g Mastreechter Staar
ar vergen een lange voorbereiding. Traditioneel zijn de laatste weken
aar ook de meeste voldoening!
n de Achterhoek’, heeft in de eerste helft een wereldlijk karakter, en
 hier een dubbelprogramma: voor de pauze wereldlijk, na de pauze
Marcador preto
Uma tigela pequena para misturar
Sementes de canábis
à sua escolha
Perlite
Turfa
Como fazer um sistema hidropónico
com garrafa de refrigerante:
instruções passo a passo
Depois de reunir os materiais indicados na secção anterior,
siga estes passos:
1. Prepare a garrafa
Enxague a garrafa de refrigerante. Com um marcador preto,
== == ==
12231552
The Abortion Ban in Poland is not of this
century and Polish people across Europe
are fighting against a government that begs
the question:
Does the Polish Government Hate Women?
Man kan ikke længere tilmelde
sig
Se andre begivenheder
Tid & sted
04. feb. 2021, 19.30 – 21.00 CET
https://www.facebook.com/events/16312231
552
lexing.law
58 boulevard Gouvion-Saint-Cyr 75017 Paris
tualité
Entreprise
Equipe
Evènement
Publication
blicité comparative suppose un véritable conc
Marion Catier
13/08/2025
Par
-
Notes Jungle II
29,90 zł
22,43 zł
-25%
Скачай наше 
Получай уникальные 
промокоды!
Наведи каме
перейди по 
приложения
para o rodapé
== == ==
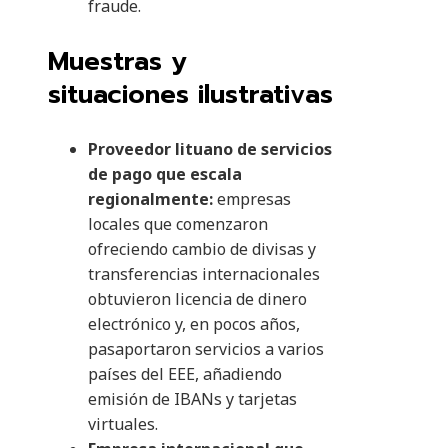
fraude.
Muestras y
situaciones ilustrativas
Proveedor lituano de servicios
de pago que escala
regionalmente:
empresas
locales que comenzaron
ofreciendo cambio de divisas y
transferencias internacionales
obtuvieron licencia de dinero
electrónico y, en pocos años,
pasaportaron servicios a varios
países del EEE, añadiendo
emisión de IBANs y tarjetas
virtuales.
== == ==
- Instructions to follow: Look above for the line with "blicité comparative suppose un véritable conc" and the line with "para o rodapé". Retype those two lines and every line between them exactly, adding nothing.

- Answer box:
blicité comparative suppose un véritable conc
Marion Catier
13/08/2025
Par
-
Notes Jungle II
29,90 zł
22,43 zł
-25%
Скачай наше 
Получай уникальные 
промокоды!
Наведи каме
перейди по 
приложения
para o rodapé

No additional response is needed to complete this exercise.